Methods: First, we characterized the physical properties of the micropattern SF films and explored their repairing effects on the injured tendons in vivo. Then, we seeded TSPCs on SF films in vitro and determined the micropattern SF film-induced gene expression and activation of signaling pathways in TSPCs through high-throughput RNA sequencing and proteomics assays.

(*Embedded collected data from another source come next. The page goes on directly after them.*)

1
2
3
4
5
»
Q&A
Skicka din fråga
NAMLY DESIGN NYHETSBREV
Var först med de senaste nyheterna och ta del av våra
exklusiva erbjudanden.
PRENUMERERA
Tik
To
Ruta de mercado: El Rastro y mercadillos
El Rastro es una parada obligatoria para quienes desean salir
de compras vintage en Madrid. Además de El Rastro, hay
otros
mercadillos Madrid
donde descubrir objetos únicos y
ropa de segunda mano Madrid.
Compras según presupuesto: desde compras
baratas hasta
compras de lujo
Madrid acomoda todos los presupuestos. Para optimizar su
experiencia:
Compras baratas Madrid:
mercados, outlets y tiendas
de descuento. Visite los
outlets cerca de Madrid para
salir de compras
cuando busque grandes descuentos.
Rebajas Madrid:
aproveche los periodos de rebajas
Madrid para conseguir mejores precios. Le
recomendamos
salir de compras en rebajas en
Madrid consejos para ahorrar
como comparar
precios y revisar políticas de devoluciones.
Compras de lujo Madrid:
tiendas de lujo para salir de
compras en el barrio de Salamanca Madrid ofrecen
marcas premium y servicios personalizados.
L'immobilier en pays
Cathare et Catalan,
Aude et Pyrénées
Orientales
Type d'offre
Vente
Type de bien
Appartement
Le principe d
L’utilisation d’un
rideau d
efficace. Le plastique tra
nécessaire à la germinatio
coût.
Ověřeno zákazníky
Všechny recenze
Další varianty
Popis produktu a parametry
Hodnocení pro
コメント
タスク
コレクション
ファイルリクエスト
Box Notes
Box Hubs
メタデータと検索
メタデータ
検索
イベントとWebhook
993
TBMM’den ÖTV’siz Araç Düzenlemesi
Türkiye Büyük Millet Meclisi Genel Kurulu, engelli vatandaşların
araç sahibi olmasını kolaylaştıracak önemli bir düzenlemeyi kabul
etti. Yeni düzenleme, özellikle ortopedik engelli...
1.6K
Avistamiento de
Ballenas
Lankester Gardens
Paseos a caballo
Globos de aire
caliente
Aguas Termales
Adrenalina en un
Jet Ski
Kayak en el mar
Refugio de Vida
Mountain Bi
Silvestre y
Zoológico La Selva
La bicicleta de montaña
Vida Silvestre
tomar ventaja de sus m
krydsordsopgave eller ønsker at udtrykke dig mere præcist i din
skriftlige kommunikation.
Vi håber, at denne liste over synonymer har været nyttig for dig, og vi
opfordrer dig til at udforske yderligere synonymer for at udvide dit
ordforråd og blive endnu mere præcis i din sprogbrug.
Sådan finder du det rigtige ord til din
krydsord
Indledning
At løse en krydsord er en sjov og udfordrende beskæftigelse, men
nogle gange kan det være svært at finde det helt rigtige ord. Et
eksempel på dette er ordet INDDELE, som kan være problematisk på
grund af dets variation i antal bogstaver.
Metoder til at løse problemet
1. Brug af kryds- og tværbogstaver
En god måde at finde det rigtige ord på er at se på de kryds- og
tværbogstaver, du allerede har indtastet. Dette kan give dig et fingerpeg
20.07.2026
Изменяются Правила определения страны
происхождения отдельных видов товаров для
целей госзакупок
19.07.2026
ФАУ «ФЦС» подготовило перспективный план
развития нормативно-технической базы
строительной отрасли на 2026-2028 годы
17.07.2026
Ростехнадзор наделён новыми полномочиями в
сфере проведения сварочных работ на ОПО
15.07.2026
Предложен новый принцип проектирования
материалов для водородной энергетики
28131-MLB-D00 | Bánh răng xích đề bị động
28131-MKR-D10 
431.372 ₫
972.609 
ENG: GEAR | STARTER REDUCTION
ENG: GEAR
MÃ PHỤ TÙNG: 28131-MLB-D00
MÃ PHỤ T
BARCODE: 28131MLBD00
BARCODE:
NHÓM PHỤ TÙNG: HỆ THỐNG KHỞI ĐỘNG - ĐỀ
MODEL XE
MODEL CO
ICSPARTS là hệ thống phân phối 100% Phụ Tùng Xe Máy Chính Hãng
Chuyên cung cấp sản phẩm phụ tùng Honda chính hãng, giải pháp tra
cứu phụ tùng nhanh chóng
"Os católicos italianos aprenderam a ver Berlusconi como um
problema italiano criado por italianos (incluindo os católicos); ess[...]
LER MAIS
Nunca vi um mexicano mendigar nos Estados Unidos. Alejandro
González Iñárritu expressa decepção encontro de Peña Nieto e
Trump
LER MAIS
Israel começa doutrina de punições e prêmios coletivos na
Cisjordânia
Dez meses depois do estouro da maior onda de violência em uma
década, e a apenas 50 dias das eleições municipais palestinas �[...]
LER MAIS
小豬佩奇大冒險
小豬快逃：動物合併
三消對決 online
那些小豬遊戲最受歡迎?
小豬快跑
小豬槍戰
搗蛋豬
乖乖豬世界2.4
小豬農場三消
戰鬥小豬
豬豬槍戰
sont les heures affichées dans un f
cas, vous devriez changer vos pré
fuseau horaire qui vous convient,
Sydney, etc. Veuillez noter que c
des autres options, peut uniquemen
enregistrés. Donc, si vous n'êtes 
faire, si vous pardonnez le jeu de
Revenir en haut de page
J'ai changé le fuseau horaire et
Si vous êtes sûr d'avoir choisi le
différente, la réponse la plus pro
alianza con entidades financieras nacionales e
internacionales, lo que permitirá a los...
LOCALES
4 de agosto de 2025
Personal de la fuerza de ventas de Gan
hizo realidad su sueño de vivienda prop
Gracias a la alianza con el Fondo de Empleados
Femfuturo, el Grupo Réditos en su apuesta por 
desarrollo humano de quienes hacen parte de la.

Results: The results of in vivo studies suggested that micropattern SF films can promote remodeling of the injured tendon. In addition, immunohistochemistry (IHC) results showed that tendon marker genes were significantly increased in the micropattern SF film repair group. Transcriptomic and proteomic analyses demonstrated that micropattern SF film-induced genes and proteins in TSPCs were mainly enriched in the focal adhesion kinase (FAK)/actin and phosphoinositide 3-kinase (PI3K)/AKT pathways. Western blot analysis showed that the expression of integrins α2β1, tenascin-C (TNC), and tenomodulin (TNMD) and the phosphorylation of AKT were significantly increased in the micropattern SF film group, which could be abrogated by applying PI3K/AKT inhibitors.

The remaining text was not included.